This is garden ornamental that is spreading along stream banks at 1400-1700 m altitude in Aberdares, Machakos and Nairobi. This species invades savanna, coastal bush, disturbed grass land, forest margins, roadsides and riverbanks. Rubus rosifolius is moderately shade and drought intolerant and prefers moist fertile soil and colonises disturbed sites and forest gaps.


Rubus rosifolius is a prickly herb, scrambler or sub shrub.

Leaves are once compound and the leaflets are ovate (egg-shaped with broad end at base)-elliptic, narrowed to a point.

Leaves have prickles as well as toothed margins, with glandular-hairs on both sides of leaflets.

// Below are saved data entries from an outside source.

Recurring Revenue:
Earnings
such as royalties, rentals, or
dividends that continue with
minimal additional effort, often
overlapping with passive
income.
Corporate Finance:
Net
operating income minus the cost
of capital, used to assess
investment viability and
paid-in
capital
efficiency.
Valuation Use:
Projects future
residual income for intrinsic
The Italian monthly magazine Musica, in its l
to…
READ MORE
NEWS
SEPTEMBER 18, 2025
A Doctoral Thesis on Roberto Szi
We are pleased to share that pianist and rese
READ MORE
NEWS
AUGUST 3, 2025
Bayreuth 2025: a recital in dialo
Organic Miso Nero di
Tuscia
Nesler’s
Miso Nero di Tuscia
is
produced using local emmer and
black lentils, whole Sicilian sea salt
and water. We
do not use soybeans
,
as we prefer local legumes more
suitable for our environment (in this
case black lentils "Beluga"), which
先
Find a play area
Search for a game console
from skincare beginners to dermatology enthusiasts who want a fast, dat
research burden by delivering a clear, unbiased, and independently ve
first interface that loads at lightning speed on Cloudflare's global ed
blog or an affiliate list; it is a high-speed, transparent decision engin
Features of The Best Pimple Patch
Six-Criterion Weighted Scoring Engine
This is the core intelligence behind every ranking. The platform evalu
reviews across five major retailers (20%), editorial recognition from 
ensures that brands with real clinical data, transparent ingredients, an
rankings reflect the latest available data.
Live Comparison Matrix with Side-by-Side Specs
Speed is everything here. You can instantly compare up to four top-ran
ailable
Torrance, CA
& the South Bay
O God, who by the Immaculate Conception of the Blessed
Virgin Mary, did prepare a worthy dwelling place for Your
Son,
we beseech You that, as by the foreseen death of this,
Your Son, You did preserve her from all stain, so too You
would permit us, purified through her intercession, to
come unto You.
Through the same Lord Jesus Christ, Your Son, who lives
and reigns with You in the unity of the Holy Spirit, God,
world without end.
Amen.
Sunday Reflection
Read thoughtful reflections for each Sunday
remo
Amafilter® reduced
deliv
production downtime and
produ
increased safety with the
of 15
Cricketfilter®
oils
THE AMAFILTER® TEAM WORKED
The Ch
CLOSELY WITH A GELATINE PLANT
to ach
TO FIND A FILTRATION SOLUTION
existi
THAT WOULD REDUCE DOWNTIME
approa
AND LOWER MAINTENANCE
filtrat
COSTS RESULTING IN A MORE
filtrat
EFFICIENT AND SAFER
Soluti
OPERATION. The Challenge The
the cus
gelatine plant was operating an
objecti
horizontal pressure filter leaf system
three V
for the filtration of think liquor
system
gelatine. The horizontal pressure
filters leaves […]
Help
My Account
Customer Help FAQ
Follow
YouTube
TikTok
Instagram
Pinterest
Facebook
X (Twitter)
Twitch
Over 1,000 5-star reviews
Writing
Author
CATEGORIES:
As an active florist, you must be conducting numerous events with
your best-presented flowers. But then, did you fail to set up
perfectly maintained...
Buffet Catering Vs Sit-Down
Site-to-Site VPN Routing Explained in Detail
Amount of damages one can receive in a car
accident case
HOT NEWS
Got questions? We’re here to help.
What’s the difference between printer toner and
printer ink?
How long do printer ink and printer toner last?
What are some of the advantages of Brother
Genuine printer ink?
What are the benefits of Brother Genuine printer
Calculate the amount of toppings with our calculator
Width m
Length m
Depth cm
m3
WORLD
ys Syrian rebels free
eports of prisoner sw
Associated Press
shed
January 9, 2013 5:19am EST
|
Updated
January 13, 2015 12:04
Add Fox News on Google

The stems are hairy with a few prickles.

R. rosifolius bears white flowers solitary or in a panicle, with 5 petals and sepals 7-10 mm long and shorter than the flower petals.

Flowers are hermaphrodite and are pollinated by insects, in particular honey bees (Apis mellifera L.).

R. rosifolius fruits profusely. The fruit is a scarlet-red drupe, about 10-20 mm long and rather juicy and it easily separates from the receptacle. Plants in habitats which are moist all year round produce fruit all year.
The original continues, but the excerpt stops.